Another thread is John Charles Fremont and his expedition in the mid-1840s that brought him through southeast Oregon and up to Fort Vancouver. Fremont named Abert Rim and Abert Lake (both in Lake County) after his commanding officer. Fremont's name is also scattered across the west with town, lakes, rivers and other geography having been given his moniker. In Portland, there is of course the Fremont Bridge. As it happens, I live about a mile from the bridge’s Cook Street approach. The bridge not only figures prominently in Portland's skyline and is an icon of the city, but has some personal resonance for me as well. The date of the bridge's completion is also the year of my birth. Growing up in the metro area, my mother and I would frequently drive over the Fremont to visit my grandmother who lived downtown in the Portland Center Apartments.
What are some roads or other structures related to automobile travel here in the Portland area that are distinctive to you or might have helped shape the thinking that is going into the film?
The way I-5 and I-405 encircle downtown and cross the Willamette I've always found very interesting. That such roads dominate the landscape is certainly not unique to Portland, one can find it in many cities, but it was these forms and structures that first inspired Open Road. The I-5 trench that cuts through North Portland is also featured in the film. Its construction had an enormous impact on the neighborhood when built, and the Columbia Rive Crossing will certain present a whole new host of impacts.
I also became interested in the surface parking lots downtown, mostly in old town. This idea of car storage is very compelling to me. I read somewhere that in the span one year, a car is (on average) in transit (that is, moving) about 400 hours. This leaves the other 8,360 hours that the car is at rest, or parked. That's 95% of time in one year. So, for the life of a car, most of the time the car will be parked. I find this interesting, in light of traffic often being thought of as a key issue of automotive transit in America. The space required for parking is equal or greater than that required for roads. This is something worth giving our attention.

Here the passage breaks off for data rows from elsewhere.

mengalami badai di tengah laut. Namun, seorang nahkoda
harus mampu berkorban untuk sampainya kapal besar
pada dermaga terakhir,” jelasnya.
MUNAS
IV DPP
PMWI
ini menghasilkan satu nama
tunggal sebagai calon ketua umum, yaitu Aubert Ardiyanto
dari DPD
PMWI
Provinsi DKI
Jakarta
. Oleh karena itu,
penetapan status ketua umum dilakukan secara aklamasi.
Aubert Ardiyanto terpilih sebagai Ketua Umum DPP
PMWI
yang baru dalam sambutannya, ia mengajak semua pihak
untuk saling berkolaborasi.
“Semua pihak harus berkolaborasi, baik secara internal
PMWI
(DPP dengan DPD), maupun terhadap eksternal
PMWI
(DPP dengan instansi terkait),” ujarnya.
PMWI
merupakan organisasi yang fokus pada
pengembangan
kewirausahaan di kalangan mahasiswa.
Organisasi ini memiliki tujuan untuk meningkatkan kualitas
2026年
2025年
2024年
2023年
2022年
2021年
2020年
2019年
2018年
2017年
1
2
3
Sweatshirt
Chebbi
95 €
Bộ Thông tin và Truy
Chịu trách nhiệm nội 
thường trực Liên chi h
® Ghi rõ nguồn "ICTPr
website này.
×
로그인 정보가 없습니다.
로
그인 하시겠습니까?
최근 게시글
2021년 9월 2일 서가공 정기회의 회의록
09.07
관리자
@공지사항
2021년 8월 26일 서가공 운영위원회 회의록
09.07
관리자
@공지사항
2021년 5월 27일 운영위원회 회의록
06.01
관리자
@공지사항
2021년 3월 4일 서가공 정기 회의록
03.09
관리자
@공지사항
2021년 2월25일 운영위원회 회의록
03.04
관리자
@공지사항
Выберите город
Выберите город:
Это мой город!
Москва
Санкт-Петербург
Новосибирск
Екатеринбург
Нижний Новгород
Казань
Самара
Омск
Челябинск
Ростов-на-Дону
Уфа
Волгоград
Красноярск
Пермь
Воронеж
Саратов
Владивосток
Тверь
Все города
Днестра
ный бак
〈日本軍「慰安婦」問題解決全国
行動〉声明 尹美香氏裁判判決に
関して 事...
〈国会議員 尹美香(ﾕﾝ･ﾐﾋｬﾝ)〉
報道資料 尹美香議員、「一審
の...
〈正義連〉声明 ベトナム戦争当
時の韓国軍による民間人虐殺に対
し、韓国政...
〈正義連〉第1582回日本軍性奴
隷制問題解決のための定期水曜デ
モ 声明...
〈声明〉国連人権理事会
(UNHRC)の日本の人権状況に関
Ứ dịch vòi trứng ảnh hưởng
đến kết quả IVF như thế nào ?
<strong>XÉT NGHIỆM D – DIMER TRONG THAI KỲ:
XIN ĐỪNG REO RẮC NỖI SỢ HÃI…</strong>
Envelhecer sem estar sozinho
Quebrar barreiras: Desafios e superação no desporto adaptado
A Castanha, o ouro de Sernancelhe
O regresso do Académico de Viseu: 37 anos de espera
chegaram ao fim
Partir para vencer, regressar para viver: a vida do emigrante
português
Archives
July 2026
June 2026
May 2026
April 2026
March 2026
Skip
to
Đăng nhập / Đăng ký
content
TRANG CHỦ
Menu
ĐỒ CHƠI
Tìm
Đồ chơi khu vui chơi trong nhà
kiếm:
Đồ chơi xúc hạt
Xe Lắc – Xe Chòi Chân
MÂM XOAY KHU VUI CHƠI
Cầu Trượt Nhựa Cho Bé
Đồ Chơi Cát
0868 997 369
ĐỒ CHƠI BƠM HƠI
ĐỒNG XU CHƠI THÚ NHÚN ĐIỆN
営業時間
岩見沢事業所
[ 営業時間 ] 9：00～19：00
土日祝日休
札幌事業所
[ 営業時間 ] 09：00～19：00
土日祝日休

Are you someone who finds freeway overpasses beautiful? I've photographed them frequently over the years, and so have many others - eyesore though this type of infrastructure may commonly be. The short film on your USA Projects site portrays one of the most dramatic of local overpasses I've seen, where the Fremont bridgehead on the east side gives way to I-5.
The Fremont Bridge, particularly on the east side, has been featured in a number of films by local makers. I can recall seeing it in Nick Peterson and Matt McCormick's films, amongst others. It's hard to deny the striking beauty of the Fremont, or for that matter, many of the freeway structures in Portland. There is this wonderful almost chiseled or sculptural quality to these forms. They are massive, and they dwarf even the largest of landscape art by the likes of Heizer, De Maria or Smithson.
In photographing the urban sites that appear in Open Road, I think of the conflict that photographer Robert Adams spoke of. The critique Adams was involve in when choosing his composition, in contrast to the sheer beauty of the object and the light falling on it. I think it's characteristic of the relationship many artist have to the subject of their work. On some level, you have to be drawn to what you choose to photograph or capture, even if it is something you find yourself very much in conflict with or in opposition to. Also, there is for me a desire to present images that are pleasurable to look at, even if at the same time capturing something that is need of changing.